It's a large room, deep in the heart of Texas. There is a large crowd of men and women on their way to Iraq and Afghanistan, many for their second, third or more tours. Suddenly shot ring out and men and women around you start to fall. You hit the deck and try to get behind something, anything. At the same time you try to shield someone, that's what you do when you're a warrior. And you start to pray and to curse the people who decided all the weapons need to be locked up, for safety. Safety.
This is what our bothers and sisters faced down in Fort Hood. A stateside military base is a gun free zone. The guns are kept locked up except when the brass want the troops to do something. And most of the time when the troops do have the shootin' irons, like when they get trained in marching around and such, the ammo is locked up. The Armed Forces are terrified of the idea that soldiers will go around shooting each other over two dollar bets and who gets first crack at that slightly overweight divorcee working the swing shift at the Dew Drop Inn.
The brass didn't think that an Army Major, a doctor who got all his training on the US taxpayers dime, would start shooting. The soldiers and the brass need to review and rethink the contract. Here is the deal...I sign up and agree to wear funny, unflattering clothes and get really bad haircuts. I agree to do what I'm told and go where I'm sent. I agree to put my life in danger getting into all sorts of really silly predicaments. I agree to go where a whole slew of complete strangers want to kill me for reasons I do not fully understand. I agree to try to kill or capture those strangers under rules of engagement that makes said killing more difficult.
Now you, the brass, agree to a few things, also. The most important is that you agree to not make my risks, and my life worthless. You also agree that, when you have me place my life in danger, I be the best armed, best equipped guy on the block. Now, brass, if you are going to put people like this Nidal Malik Hasan guy in the middle of the largest Army base on the continent, give me an effing gun! I would really prefer that, once you discover that Major Hasan is writing blog entries proud of what the homicide bombers are doing you let him practice his profession of Psychiatry in a slightly better place, one more suited to his talents. Like maybe inside the Federal Max Security Prison in Marion Illinois. Or perhaps on our government since it sure seems as if they need a shrink. Anyhow, brass, you are not supposed to put me, unarmed, into a big room with a nutcase armed with two pistols and God only knows how many loaded magazines and me and my pards nothing but our butts hanging in the breeze. Remember, brass, if my life doesn't mean much to you it still means a lot to my family.

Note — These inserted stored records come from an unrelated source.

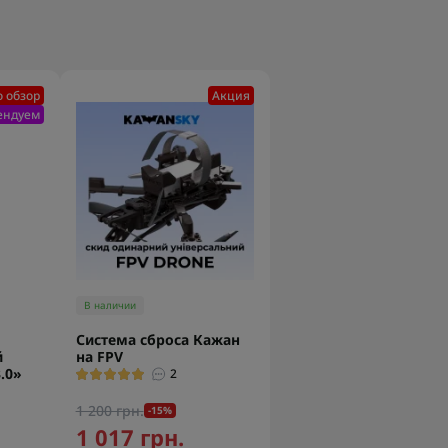
 обзор
Акция
ендуем
В наличии
Система сброса Кажан
й
на FPV
.0»
2
1 200 грн.
-15%
1 017 грн.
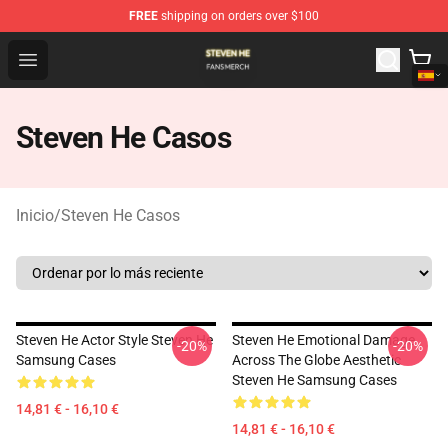
FREE
shipping on orders over $100
Steven He Shop - Official Steven He Merchandise Store
Open menu
Steven He Casos
Inicio
/
Steven He Casos
Steven He Actor Style Steven He
Steven He Emotional Damage
-20%
-20%
Samsung Cases
Across The Globe Aesthetic
Steven He Samsung Cases
14,81 € - 16,10 €
14,81 € - 16,10 €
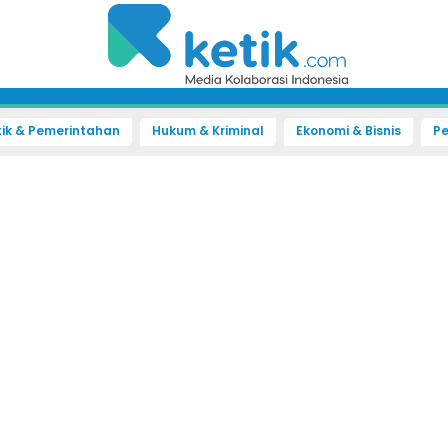
tik & Pemerintahan
Hukum & Kriminal
Ekonomi & Bisnis
Pe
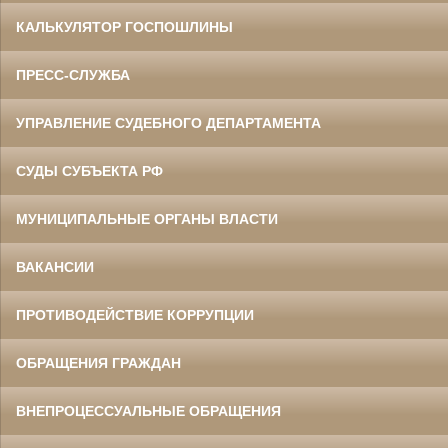
КАЛЬКУЛЯТОР ГОСПОШЛИНЫ
ПРЕСС-СЛУЖБА
УПРАВЛЕНИЕ СУДЕБНОГО ДЕПАРТАМЕНТА
СУДЫ СУБЪЕКТА РФ
МУНИЦИПАЛЬНЫЕ ОРГАНЫ ВЛАСТИ
ВАКАНСИИ
ПРОТИВОДЕЙСТВИЕ КОРРУПЦИИ
ОБРАЩЕНИЯ ГРАЖДАН
ВНЕПРОЦЕССУАЛЬНЫЕ ОБРАЩЕНИЯ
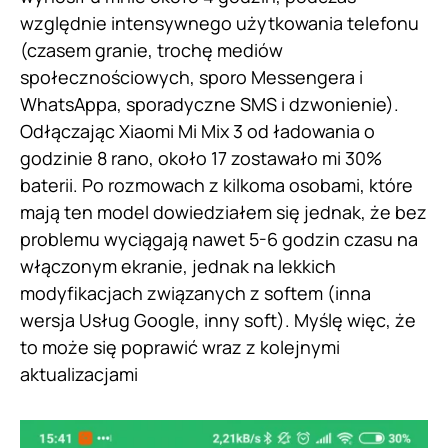
względnie intensywnego użytkowania telefonu
(czasem granie, trochę mediów
społecznościowych, sporo Messengera i
WhatsAppa, sporadyczne SMS i dzwonienie).
Odłączając Xiaomi Mi Mix 3 od ładowania o
godzinie 8 rano, około 17 zostawało mi 30%
baterii. Po rozmowach z kilkoma osobami, które
mają ten model dowiedziałem się jednak, że bez
problemu wyciągają nawet 5-6 godzin czasu na
włączonym ekranie, jednak na lekkich
modyfikacjach związanych z softem (inna
wersja Usług Google, inny soft). Myślę więc, że
to może się poprawić wraz z kolejnymi
aktualizacjami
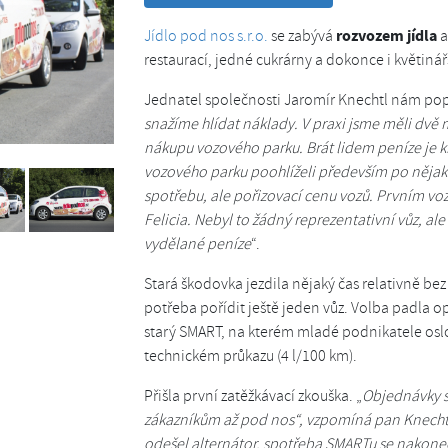
rozvozem jídla
Jídlo pod nos s.r.o.
se zabývá
a
restaurací, jedné cukrárny a dokonce i květinář
Jednatel společnosti Jaromír Knechtl nám pop
snažíme hlídat náklady. V praxi jsme měli dvě
nákupu vozového parku. Brát lidem peníze je kr
vozového parku poohlíželi především po nějak
spotřebu, ale pořizovací cenu vozů. Prvním voze
Felicia. Nebyl to žádný reprezentativní vůz, ale
vydělané peníze
“.
Stará škodovka jezdila nějaký čas relativně be
potřeba pořídit ještě jeden vůz. Volba padla op
starý SMART, na kterém mladé podnikatele osl
technickém průkazu (4 l/100 km).
Přišla první zatěžkávací zkouška. „
Objednávky se
zákazníkům až pod nos“, vzpomíná pan Knechtl. 
odešel alternátor, spotřeba SMARTu se nakonec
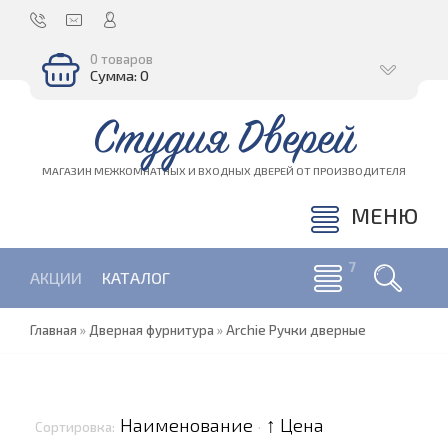
0 товаров
Сумма: 0
Студия Дверей
МАГАЗИН МЕЖКОМНАТНЫХ И ВХОДНЫХ ДВЕРЕЙ ОТ ПРОИЗВОДИТЕЛЯ
МЕНЮ
АКЦИИ
КАТАЛОГ
Главная
»
Дверная фурнитура
»
Archie Ручки дверные
Наименование
↑ Цена
Сортировка:
·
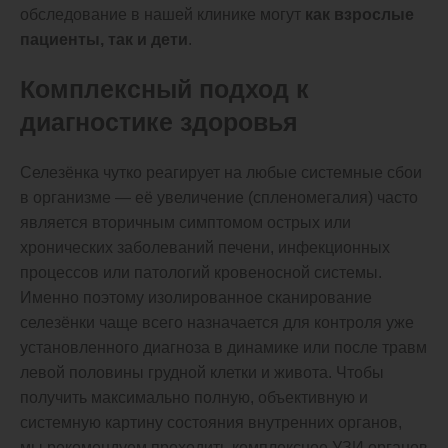
обследование в нашей клинике могут
как взрослые
пациенты, так и дети
.
Комплексный подход к
диагностике здоровья
Селезёнка чутко реагирует на любые системные сбои
в организме — её увеличение (спленомегалия) часто
является вторичным симптомом острых или
хронических заболеваний печени, инфекционных
процессов или патологий кровеносной системы.
Именно поэтому изолированное сканирование
селезёнки чаще всего назначается для контроля уже
установленного диагноза в динамике или после травм
левой половины грудной клетки и живота. Чтобы
получить максимально полную, объективную и
системную картину состояния внутренних органов,
мы рекомендуем проходить
комплексное УЗИ органов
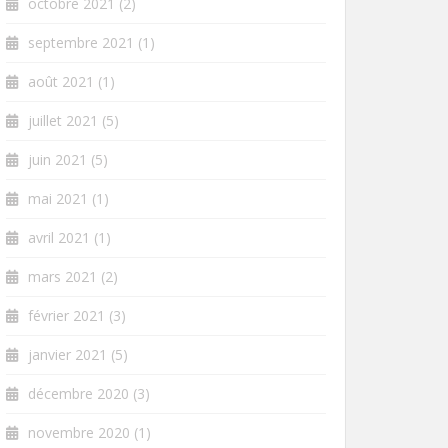
octobre 2021
(2)
septembre 2021
(1)
août 2021
(1)
juillet 2021
(5)
juin 2021
(5)
mai 2021
(1)
avril 2021
(1)
mars 2021
(2)
février 2021
(3)
janvier 2021
(5)
décembre 2020
(3)
novembre 2020
(1)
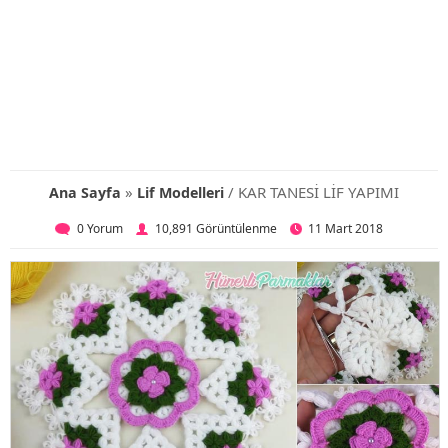
»
/ KAR TANESİ LİF YAPIMI
Ana Sayfa
Lif Modelleri
0 Yorum
10,891 Görüntülenme
11 Mart 2018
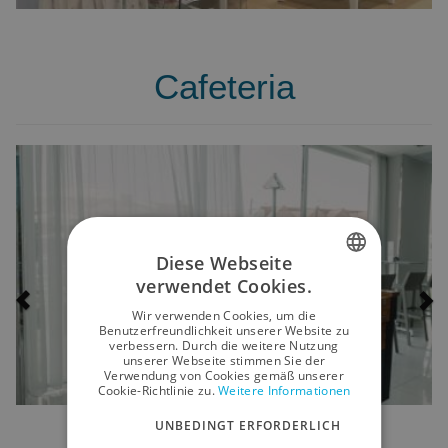
Cafeteria
Previous
Ne
Diese Webseite
verwendet Cookies.
SPANISH
Wir verwenden Cookies, um die
ENGLISH
Benutzerfreundlichkeit unserer Website zu
verbessern. Durch die weitere Nutzung
unserer Webseite stimmen Sie der
GERMAN
Verwendung von Cookies gemäß unserer
Cookie-Richtlinie zu.
Weitere Informationen
RUSSIAN
UNBEDINGT ERFORDERLICH
FRENCH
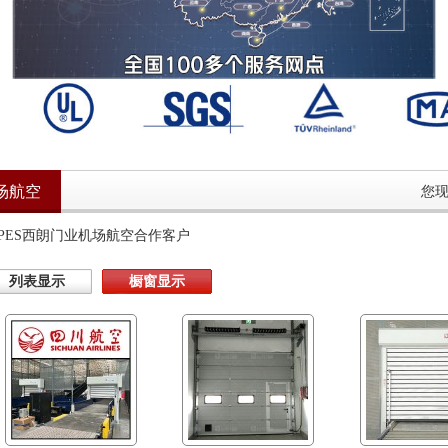
场航空
您
PPES西朗门业机场航空合作客户
列表显示
橱窗显示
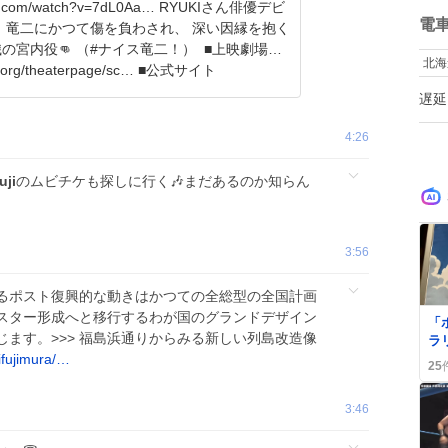
ね
om/watch?v=7dL0Aa… RYUKIさん俳優デビ
数
電
を抱く
宮内役👊 （#ナイス竜二！） ㅤㅤㅤㅤㅤ ■上映劇場
北海
n.org/theaterpage/sc… ■公式サイト
遅延
4:26
uji
のムビチケも探しに行く🎶まだあるのか知らん
3:56
いるポスト復興的な動きはかつての全総型の全国計画
0
スター形成へと移行するわが国のグランドデザイン
「
ます。>>> 福島浜通りからみる新しい列島改造像
ラ
ifujimura/…
出
25
あ
が
3:46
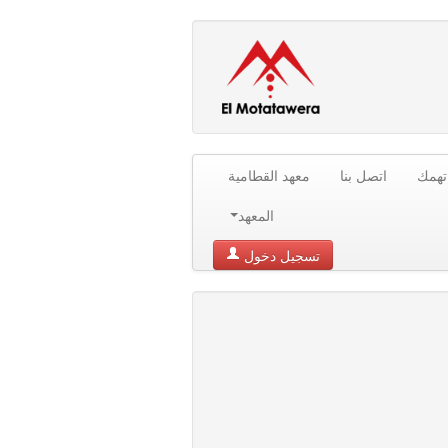
تهمك
اتصل بنا
معهد القطامية
المعهد
تسجيل دخول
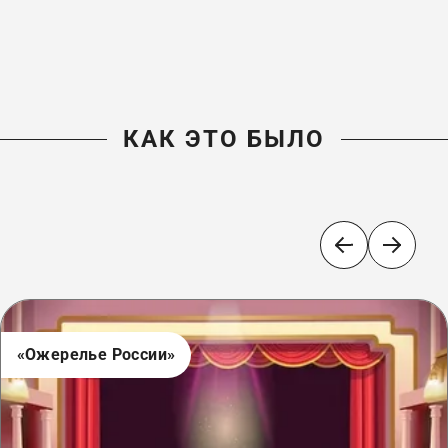
КАК ЭТО БЫЛО
«Ожерелье России»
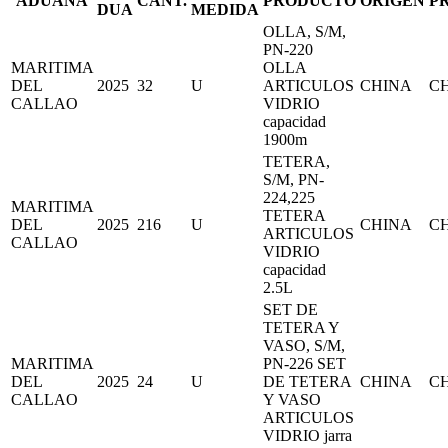
ADUANA
CANT.
PRODUCTO
ORIGEN
P
DUA
MEDIDA
OLLA, S/M,
PN-220
MARITIMA
OLLA
DEL
2025
32
U
ARTICULOS
CHINA
C
CALLAO
VIDRIO
capacidad
1900m
TETERA,
S/M, PN-
224,225
MARITIMA
TETERA
DEL
2025
216
U
CHINA
C
ARTICULOS
CALLAO
VIDRIO
capacidad
2.5L
SET DE
TETERA Y
VASO, S/M,
MARITIMA
PN-226 SET
DEL
2025
24
U
DE TETERA
CHINA
C
CALLAO
Y VASO
ARTICULOS
VIDRIO jarra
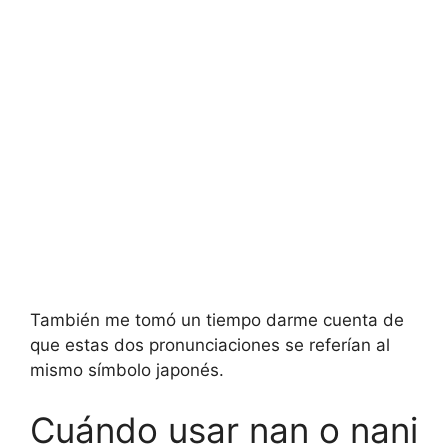
También me tomó un tiempo darme cuenta de
que estas dos pronunciaciones se referían al
mismo símbolo japonés.
Cuándo usar nan o nani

Oh, and brass, please tell the FBI that it was too a terror incident. Okay, maybe this clown didn't belong to alQueda. It's quite probable he was acting alone. Please, brass, tell the FBI to look at the pictures of those wives and husbands waiting for word of their spouses and ask them again, was it terror? If they again say no, hit them in the face with a shovel and get some Federal cops with half a brain.